A sizable portion of “No Good Read Goes Unpunished” seems designed to answer Kondabolu’s critique, and yet it amounts to a pretty thin restatement of what Azaria already communicated (via email) in Kondabolu’s documentary: The Apu problem is too unfavorable, and too essential to the show’s general outlook on humor, for The Simpsons to process publicly and in good faith. In the documentary, the impasse seems partially designed by Kondabolu in having focused so exclusively on Azaria, who never seems to have real power over the fate of his character. In “No Good Read Goes Unpunished,” the show makes it achingly clear that the Apu problem is the show’s own choice, the show’s proud fault.
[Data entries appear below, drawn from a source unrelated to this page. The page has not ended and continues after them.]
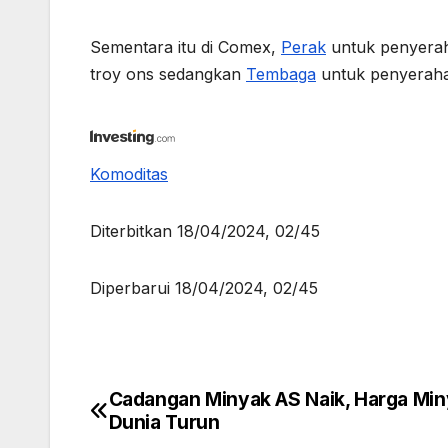
Sementara itu di Comex,
Perak
untuk penyerah
troy ons sedangkan
Tembaga
untuk penyeraha
Komoditas
Diterbitkan 18/04/2024, 02/45
Diperbarui 18/04/2024, 02/45
Cadangan Minyak AS Naik, Harga Mi
Post
Dunia Turun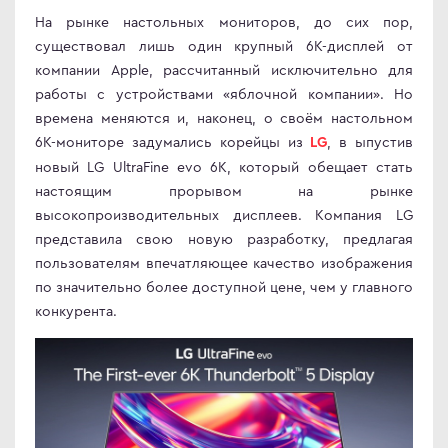
иторы с NVIDIA G-SYNC
en
На рынке настольных мониторов, до сих пор,
существовал лишь один крупный 6К-дисплей от
лик 3 - 8 мс
le
компании Apple, рассчитанный исключительно для
+ 1ms
ock
работы с устройствами «яблочной компании». Но
лик меньше 3 мс
S
времена меняются и, наконец, о своём настольном
лик меньше 2 мс
Q
6К-мониторе задумались корейцы из
, в ыпустив
LG
новый LG UltraFine evo 6K, который обещает стать
QD-OLED
ler Master
настоящим прорывом на рынке
овые OLED-мониторы
air
высокопроизводительных дисплеев. Компания LG
иторы Type-C
L
представила свою новую разработку, предлагая
иторы 360 Гц
MA
пользователям впечатляющее качество изображения
по значительно более доступной цене, чем у главного
иторы 240 Гц
MA PRO
конкурента.
фессиональные портативные
иторы Type-C
abyte
LED
NG
иторы Apple
ьшие мониторы
WEI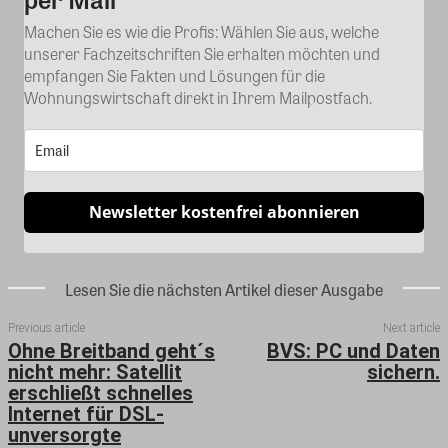
Machen Sie es wie die Profis: Wählen Sie aus, welche
unserer Fachzeitschriften Sie erhalten möchten und
empfangen Sie Fakten und Lösungen für die
Wohnungswirtschaft direkt in Ihrem Mailpostfach.
Newsletter kostenfrei abonnieren
Lesen Sie die nächsten Artikel dieser Ausgabe
Previous article
Next article
Ohne Breitband geht´s
BVS: PC und Daten
nicht mehr: Satellit
sichern.
erschließt schnelles
Internet für DSL-
unversorgte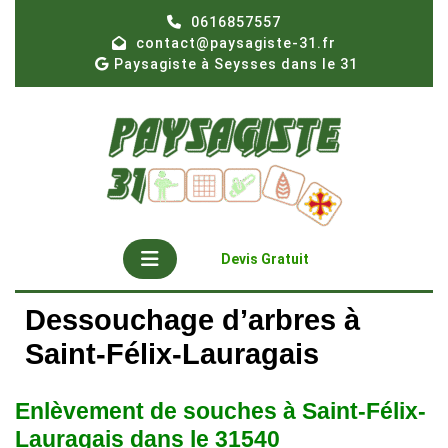
Skip
0616857557
to
contact@paysagiste-31.fr
content
Paysagiste à Seysses dans le 31
Open
Get
Devis Gratuit
A
Button
Quote
Dessouchage d’arbres à
Saint-Félix-Lauragais
Enlèvement de souches à Saint-Félix-
Lauragais dans le 31540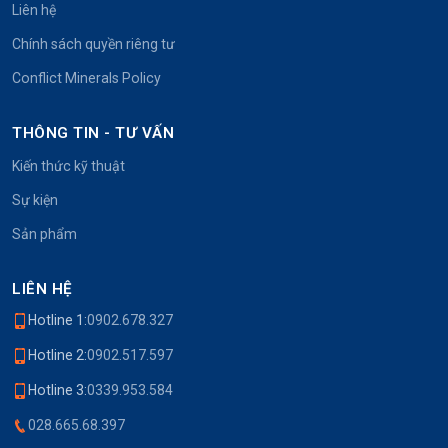
Liên hệ
Chính sách quyền riêng tư
Conflict Minerals Policy
THÔNG TIN - TƯ VẤN
Kiến thức kỹ thuật
Sự kiện
Sản phẩm
LIÊN HỆ
Hotline 1:
0902.678.327
Hotline 2:
0902.517.597
Hotline 3:
0339.953.584
028.665.68.397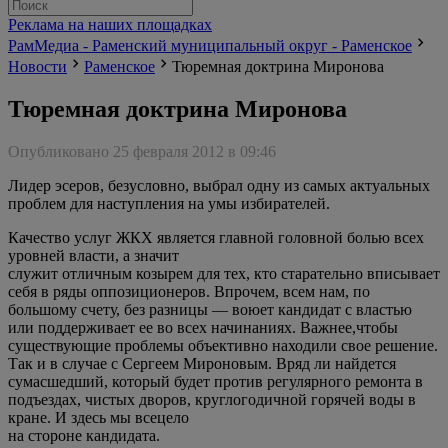
Реклама на наших площадках
РамМедиа - Раменский муниципальный округ - Раменское
Новости
Раменское
Тюремная доктрина Миронова
Тюремная доктрина Миронова
Опубликовано 25 февраля 2012 в 09:46
Лидер эсеров, безусловно, выбрал одну из самых актуальных
проблем для наступления на умы избирателей.
Качество услуг ЖКХ является главной головной болью всех
уровней власти, а значит
служит отличным козырем для тех, кто старательно вписывает
себя в ряды оппозиционеров. Впрочем, всем нам, по
большому счету, без разницы — воюет кандидат с властью
или поддерживает ее во всех начинаниях. Важнее,чтобы
существующие проблемы объективно находили свое решение.
Так и в случае с Сергеем Мироновым. Вряд ли найдется
сумасшедший, который будет против регулярного ремонта в
подъездах, чистых дворов, круглогодичной горячей воды в
кране. И здесь мы всецело
на стороне кандидата.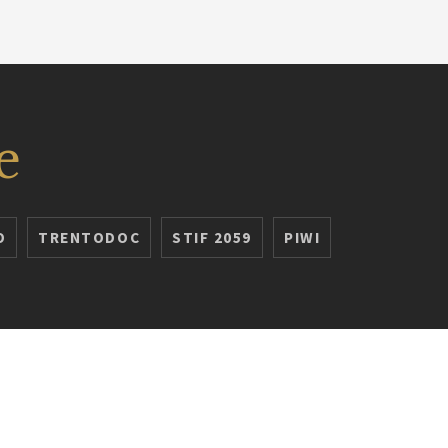
e
O
TRENTODOC
STIF 2059
PIWI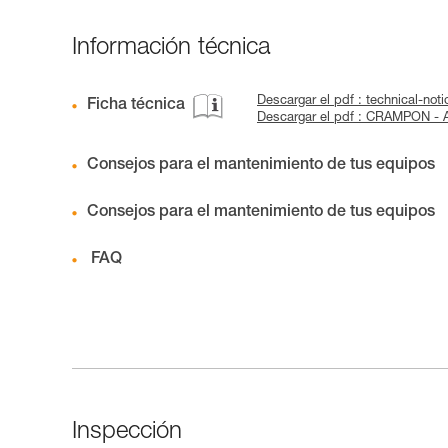
Información técnica
Descargar el pdf : technical-n
Ficha técnica
Descargar el pdf : CRAMPON -
Consejos para el mantenimiento de tus equipos
Consejos para el mantenimiento de tus equipos
FAQ
Inspección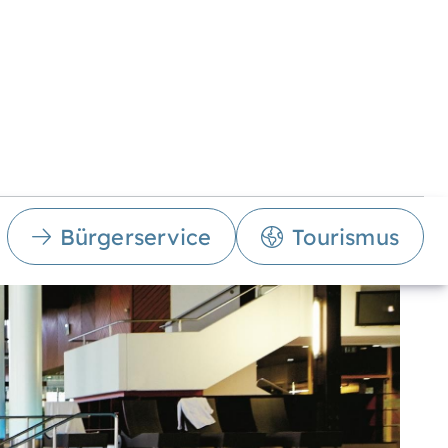
Bürgerservice
Tourismus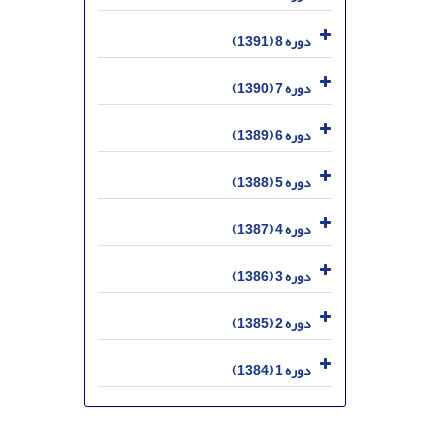
دوره 8 (1391)
دوره 7 (1390)
دوره 6 (1389)
دوره 5 (1388)
دوره 4 (1387)
دوره 3 (1386)
دوره 2 (1385)
دوره 1 (1384)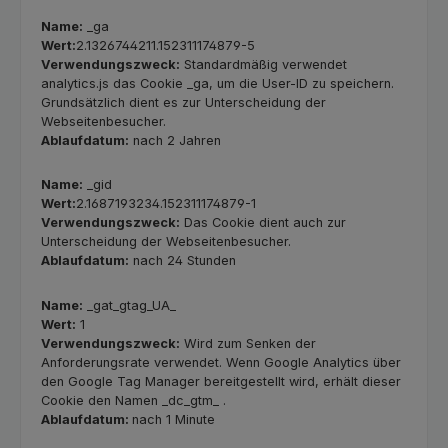
Name:
_ga
Wert:
2.1326744211.152311174879-5
Verwendungszweck:
Standardmäßig verwendet
analytics.js das Cookie _ga, um die User-ID zu speichern.
Grundsätzlich dient es zur Unterscheidung der
Webseitenbesucher.
Ablaufdatum:
nach 2 Jahren
Name:
_gid
Wert:
2.1687193234.152311174879-1
Verwendungszweck:
Das Cookie dient auch zur
Unterscheidung der Webseitenbesucher.
Ablaufdatum:
nach 24 Stunden
Name:
_gat_gtag_UA_
Wert:
1
Verwendungszweck:
Wird zum Senken der
Anforderungsrate verwendet. Wenn Google Analytics über
den Google Tag Manager bereitgestellt wird, erhält dieser
Cookie den Namen _dc_gtm_ .
Ablaufdatum:
nach 1 Minute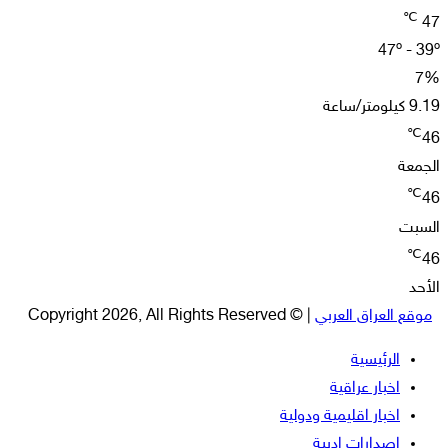
℃
47
47º - 39º
7%
9.19 كيلومتر/ساعة
℃
46
الجمعة
℃
46
السبت
℃
46
الأحد
موقع العراق العربي
| © Copyright 2026, All Rights Reserved
الرئيسية
اخبار عراقية
اخبار اقليمية ودولية
اصدارات ادبية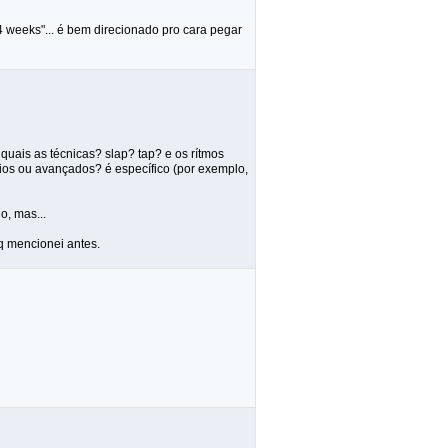
 weeks"... é bem direcionado pro cara pegar
´quais as técnicas? slap? tap? e os rítmos
rios ou avançados? é específico (por exemplo,
o, mas...
q mencionei antes.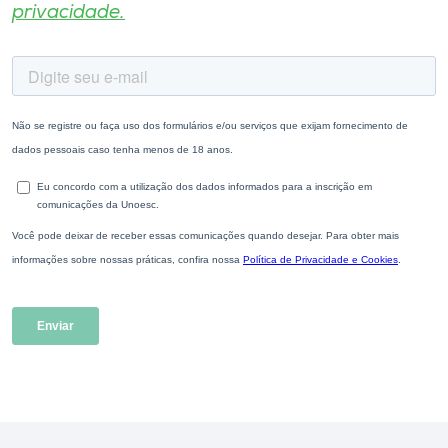
privacidade.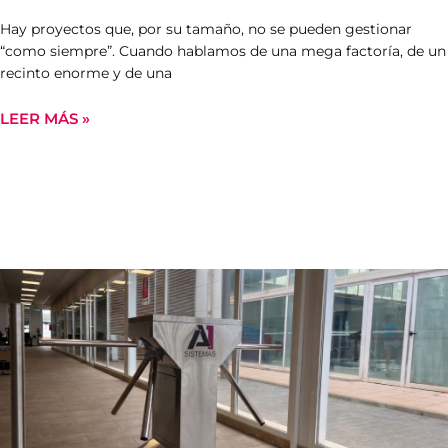
Hay proyectos que, por su tamaño, no se pueden gestionar
“como siempre”. Cuando hablamos de una mega factoría, de un
recinto enorme y de una
LEER MÁS »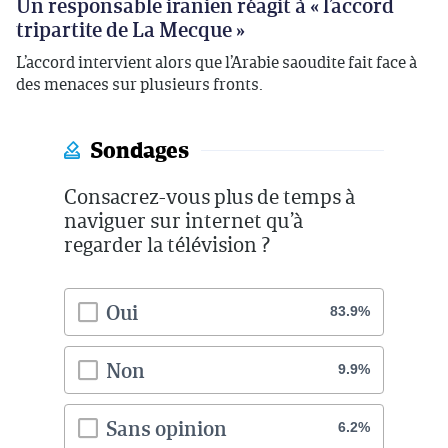
Un responsable iranien réagit à « l’accord
tripartite de La Mecque »
L’accord intervient alors que l’Arabie saoudite fait face à
des menaces sur plusieurs fronts.
Sondages
Consacrez-vous plus de temps à
naviguer sur internet qu’à
regarder la télévision ?
Oui
83.9%
Non
9.9%
Sans opinion
6.2%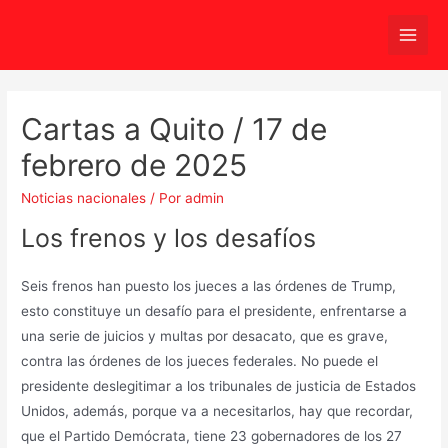
Ir
al
Main
contenido
Men
Cartas a Quito / 17 de
febrero de 2025
Noticias nacionales
/ Por
admin
Los frenos y los desafíos
Seis frenos han puesto los jueces a las órdenes de Trump,
esto constituye un desafío para el presidente, enfrentarse a
una serie de juicios y multas por desacato, que es grave,
contra las órdenes de los jueces federales. No puede el
presidente deslegitimar a los tribunales de justicia de Estados
Unidos, además, porque va a necesitarlos, hay que recordar,
que el Partido Demócrata, tiene 23 gobernadores de los 27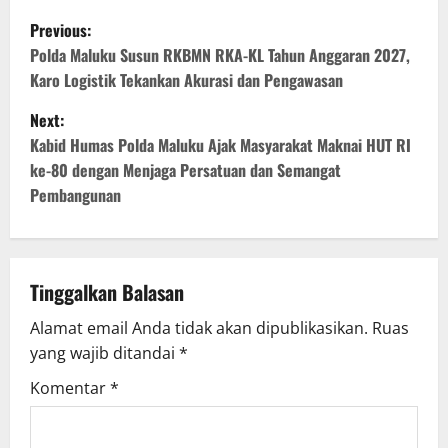
P
Previous:
o
Polda Maluku Susun RKBMN RKA-KL Tahun Anggaran 2027,
Karo Logistik Tekankan Akurasi dan Pengawasan
s
Next:
t
Kabid Humas Polda Maluku Ajak Masyarakat Maknai HUT RI
ke-80 dengan Menjaga Persatuan dan Semangat
n
Pembangunan
a
v
Tinggalkan Balasan
i
Alamat email Anda tidak akan dipublikasikan.
Ruas
g
yang wajib ditandai
*
Komentar
*
a
t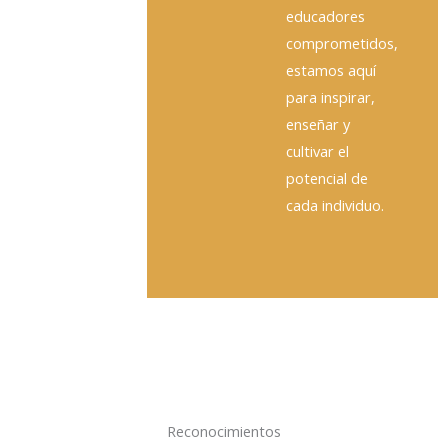
educadores
comprometidos,
estamos aquí
para inspirar,
enseñar y
cultivar el
potencial de
cada individuo.
Reconocimientos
The show does, however, struggle to complicate its own arrogance. After Lisa has soured on her mother’s revisions, Marge meets two university professors who eagerly identify themselves as Burwell devotees. “Burwell’s whole life was a protest against conformity,” the first professor insists. “Heloise Burwell is a lesbian icon! Her ‘offensive’ stereotypes were actually a self-consciously ironic protest against her own oppression,” the second professor adds.

“How much of that do you actually believe?” Marge wonders.

“Most,” the second professor replies.

Marge’s encounter with the professors is the episode’s singular note of self-deprecation: The conversation suggests that the charitable interpretations of Burwell’s work are rooted in racial biases, self-deception, and stubbornness. It’s a peculiar scene that doesn’t get to serve as a narrative breakthrough; Marge doesn’t relate her insights from her encounter with the professors back to Lisa. Their conversation goes unfinished. Elsewhere in the episode, Bart becomes obsessed with The Art of War, and so the author Sun Tzu is brought to life and briefly voiced by the Chinese American comedian Jimmy O. Yang. In The Problem With Apu, Kondabolu stresses that his frustration with Apu is largely due to his being voiced by a white actor doing a haphazard accent. Yang spares Sun Tzu that manner of indignity, and so you’d assume that Kondabolu’s critique has prevailed, to a partial degree, upon the producers. Azaria voices more than a dozen characters on The Simpsons; the fact he didn’t voice Sun Tzu, too, in a humiliating fashion doesn’t seem to have ruined the show. If only the writers were thoughtful enough to have drafted a complementary narrative response—if not yet a resolution—to Kondabolu’s problems with Apu.